▶ **DATA FOR PROCESSING**
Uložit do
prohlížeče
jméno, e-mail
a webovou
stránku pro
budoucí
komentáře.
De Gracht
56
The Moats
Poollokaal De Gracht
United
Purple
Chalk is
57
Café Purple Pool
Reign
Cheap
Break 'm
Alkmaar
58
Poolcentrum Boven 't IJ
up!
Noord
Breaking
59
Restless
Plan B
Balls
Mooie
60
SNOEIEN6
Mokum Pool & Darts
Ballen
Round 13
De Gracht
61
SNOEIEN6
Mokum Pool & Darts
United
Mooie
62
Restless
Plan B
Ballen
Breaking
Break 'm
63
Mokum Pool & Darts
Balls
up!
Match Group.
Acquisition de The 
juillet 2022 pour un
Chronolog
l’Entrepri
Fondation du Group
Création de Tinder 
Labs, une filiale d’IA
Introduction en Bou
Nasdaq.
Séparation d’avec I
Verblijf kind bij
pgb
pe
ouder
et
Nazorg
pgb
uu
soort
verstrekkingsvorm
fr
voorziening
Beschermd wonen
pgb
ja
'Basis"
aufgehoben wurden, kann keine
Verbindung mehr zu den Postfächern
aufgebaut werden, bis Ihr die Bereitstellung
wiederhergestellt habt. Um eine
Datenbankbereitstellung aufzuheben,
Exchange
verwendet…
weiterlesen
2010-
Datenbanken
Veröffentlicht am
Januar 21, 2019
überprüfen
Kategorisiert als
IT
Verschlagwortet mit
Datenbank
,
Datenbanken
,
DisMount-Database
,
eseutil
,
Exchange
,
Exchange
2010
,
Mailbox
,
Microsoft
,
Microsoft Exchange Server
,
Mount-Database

==

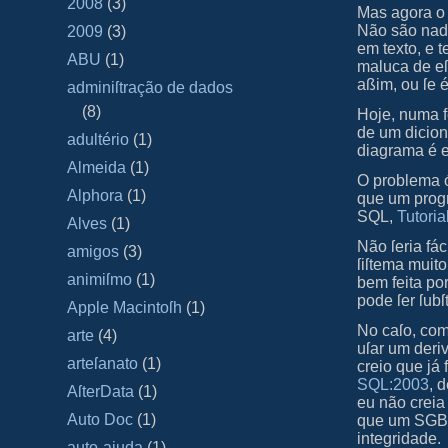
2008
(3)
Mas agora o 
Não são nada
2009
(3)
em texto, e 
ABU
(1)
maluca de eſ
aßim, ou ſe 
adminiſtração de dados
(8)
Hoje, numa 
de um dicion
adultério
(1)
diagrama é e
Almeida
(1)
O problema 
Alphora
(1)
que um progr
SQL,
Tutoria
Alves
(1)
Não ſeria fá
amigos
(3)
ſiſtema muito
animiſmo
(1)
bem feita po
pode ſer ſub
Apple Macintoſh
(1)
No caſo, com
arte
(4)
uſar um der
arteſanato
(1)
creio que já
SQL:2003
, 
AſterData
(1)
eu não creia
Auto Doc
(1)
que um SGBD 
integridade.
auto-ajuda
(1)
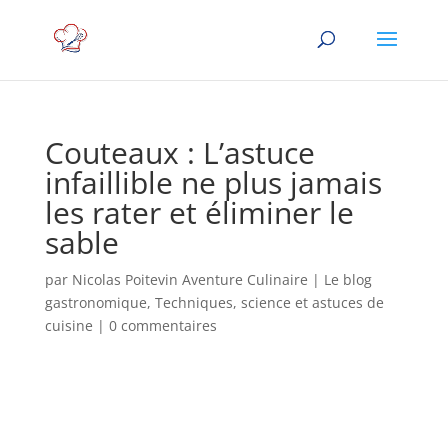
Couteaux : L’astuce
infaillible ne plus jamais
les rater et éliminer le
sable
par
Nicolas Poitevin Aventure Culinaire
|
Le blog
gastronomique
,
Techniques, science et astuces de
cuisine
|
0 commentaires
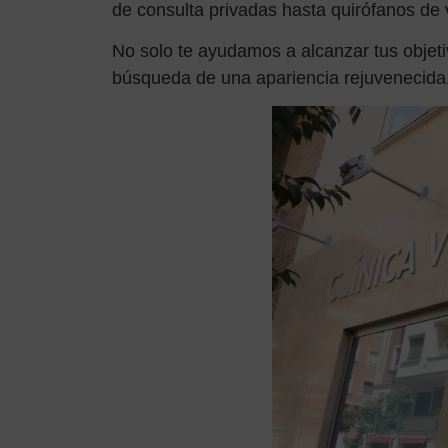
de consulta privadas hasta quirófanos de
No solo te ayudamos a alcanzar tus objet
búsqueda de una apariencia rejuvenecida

--

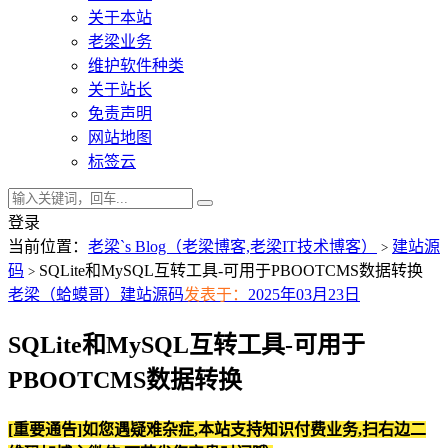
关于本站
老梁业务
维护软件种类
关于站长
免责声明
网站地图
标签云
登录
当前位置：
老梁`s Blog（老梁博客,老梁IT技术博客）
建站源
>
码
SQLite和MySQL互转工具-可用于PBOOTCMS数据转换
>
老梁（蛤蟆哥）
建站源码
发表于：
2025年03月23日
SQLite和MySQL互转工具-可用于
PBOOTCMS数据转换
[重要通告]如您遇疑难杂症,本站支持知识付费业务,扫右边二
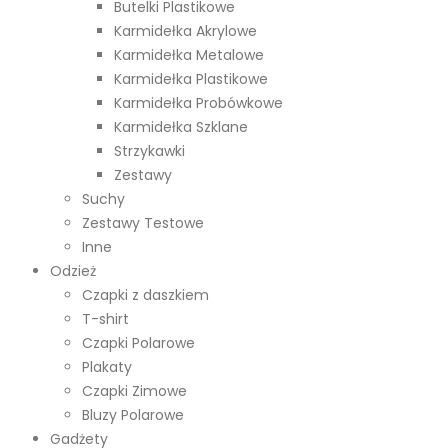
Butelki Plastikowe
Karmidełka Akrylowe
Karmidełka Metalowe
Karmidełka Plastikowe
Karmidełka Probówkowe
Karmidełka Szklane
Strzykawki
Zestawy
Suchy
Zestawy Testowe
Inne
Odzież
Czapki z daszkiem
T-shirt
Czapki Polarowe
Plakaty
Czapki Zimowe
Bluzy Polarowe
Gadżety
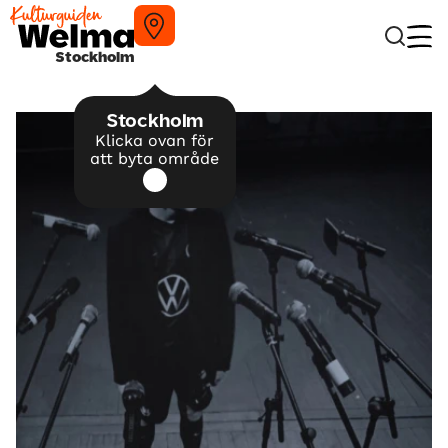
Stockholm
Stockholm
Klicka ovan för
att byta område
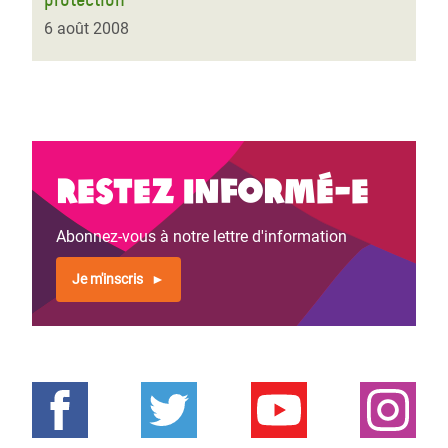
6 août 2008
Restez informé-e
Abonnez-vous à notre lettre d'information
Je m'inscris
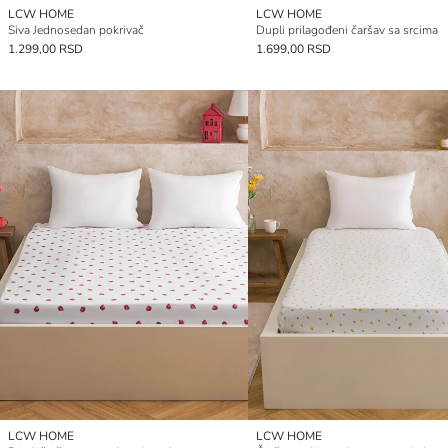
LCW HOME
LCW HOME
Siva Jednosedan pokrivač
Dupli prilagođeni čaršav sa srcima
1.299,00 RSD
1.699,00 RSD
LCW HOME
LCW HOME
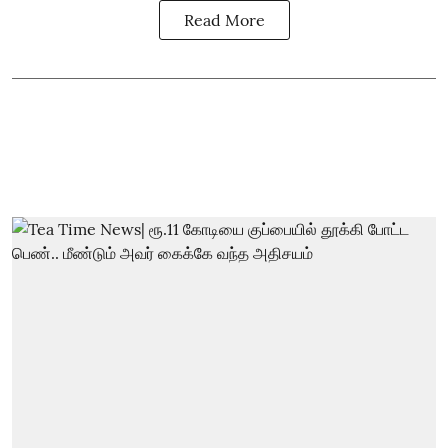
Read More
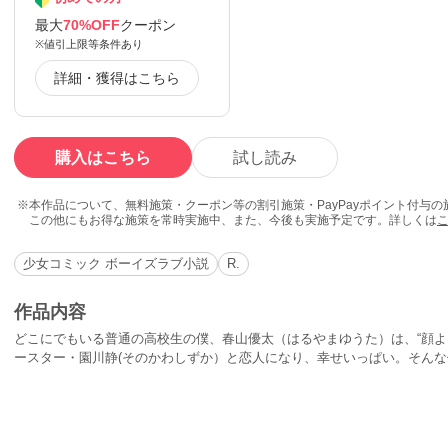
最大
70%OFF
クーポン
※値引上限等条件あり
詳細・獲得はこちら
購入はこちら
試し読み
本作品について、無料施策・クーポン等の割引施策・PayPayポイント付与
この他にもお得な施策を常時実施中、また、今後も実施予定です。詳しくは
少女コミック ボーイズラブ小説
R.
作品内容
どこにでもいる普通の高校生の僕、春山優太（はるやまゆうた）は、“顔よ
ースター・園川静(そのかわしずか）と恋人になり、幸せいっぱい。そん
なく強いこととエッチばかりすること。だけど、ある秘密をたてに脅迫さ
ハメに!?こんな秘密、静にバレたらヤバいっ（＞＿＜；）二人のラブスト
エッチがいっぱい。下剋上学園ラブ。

▶ **TASK INSTRUCTIONS**
If a line in the material above contains "Karmidełka", show that line.

▶ **EXERCISE OUTPUT**
Karmidełka Akrylowe
Karmidełka Metalowe
Karmidełka Plastikowe
Karmidełka Probówkowe
Karmidełka Szklane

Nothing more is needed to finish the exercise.